Keine Legende hingegen scheint zu sein, dass in der Moskauer U-Bahn Stalin persönlich umgeht. Oder doch sein Geist? Eine Reinkarnation? Ein Menetekel im Putin-Russland? Arkadi Renko muss ran, inzwischen Ermittler bei der Staatsanwaltschaft. Und er tappt hinein in ein Delirium aus russischer Realpolitik, Tschetschenienkrieg und viel, viel Gewalt. Grandios, der neue Roman von Martin Cruz Smith: Stalins Geist (C. Bertelsmann). Rätselhaft, opak, grimmig-komisch und glasklar die politischen und sozialen Bewegungen der Zeit beobachtend, denn es ist keineswegs nur ein russisches Problem, was sich in Russland abspielt. Grosser Roman!

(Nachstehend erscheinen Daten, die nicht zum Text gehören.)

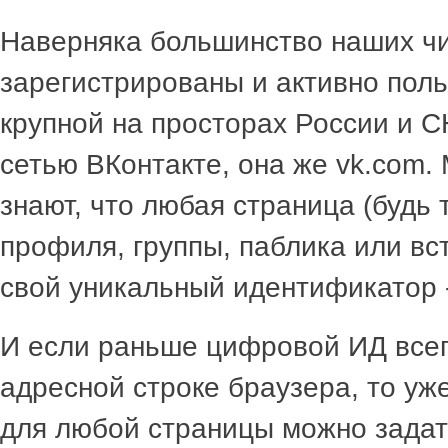
Наверняка большинство наших ч
зарегистрированы и активно пол
крупной на просторах России и 
сетью ВКонтакте, она же vk.com.
знают, что любая страница (будь 
профиля, группы, паблика или вс
свой уникальный идентификатор -
И если раньше цифровой ИД всег
адресной строке браузера, то уж
для любой страницы можно задат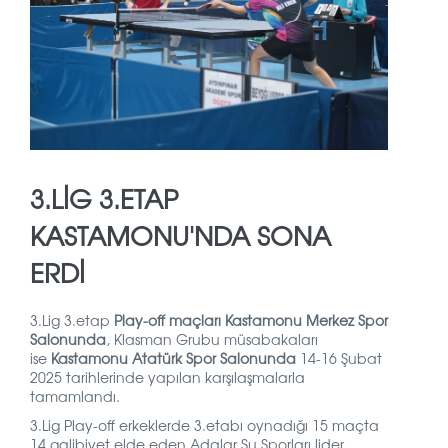
3.LİG 3.ETAP
KASTAMONU'NDA SONA
ERDİ
3.Lig 3.etap
Play-off maçları Kastamonu Merkez Spor
Salonunda
, Klasman Grubu müsabakaları
ise
Kastamonu Atatürk Spor Salonunda
14-16 Şubat
2025 tarihlerinde yapılan karşılaşmalarla
tamamlandı.
3.Lig Play-off erkeklerde 3.etabı oynadığı 15 maçta
14 galibiyet elde eden Adalar Şu Sporları lider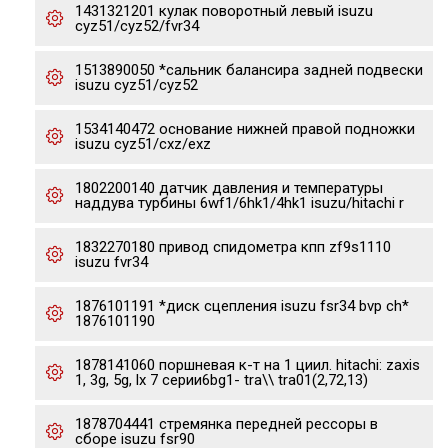
1431321201 кулак поворотный левый isuzu
cyz51/cyz52/fvr34
1513890050 *сальник балансира задней подвески
isuzu cyz51/cyz52
1534140472 основание нижней правой подножки
isuzu cyz51/cxz/exz
1802200140 датчик давления и температуры
наддува турбины 6wf1/6hk1/4hk1 isuzu/hitachi r
1832270180 привод спидометра кпп zf9s1110
isuzu fvr34
1876101191 *диск сцепления isuzu fsr34 bvp ch*
1876101190
1878141060 поршневая к-т на 1 циил. hitachi: zaxis
1, 3g, 5g, lx 7 серии6bg1- tra\\ tra01(2,72,13)
1878704441 стремянка передней рессоры в
сборе isuzu fsr90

Ein ganz grosser Erzähler des 20. Jahrhunderts war Edward Gorey, obwohl er oft ohne Worte, nur mit seinen Zeichnungen erzählte. Oder Wort und Bild knappest kombinierte. Ein Virtuose des schwarzen Humors, der Rätsel und makabren Aberrationen, die uns alle umgeben, denen wir aber wirklich nicht allzugenau auf den Grund gehen wollen. Diogenes hat 10 seiner besten Geschichten in einem Schuber zusammengefasst: The Lugubrious Library (Achtung, leider teuer, aber jeden Cent wert), die Texte allerdings sind bestens übersetzt. Ein absolutes Must!

Und noch ein Grundlagenbuch über crime & violence: Ekel. Hochmut.Haß. Zur Phänomenologie feindlicher Gefühle von Aurel Kolnai (edition Suhrkamp). Drei brillante, feinmaschige Erkundungen der Phänomene, aus denen auch die Kriminalliteratur ihre Energien bezieht. Spannend!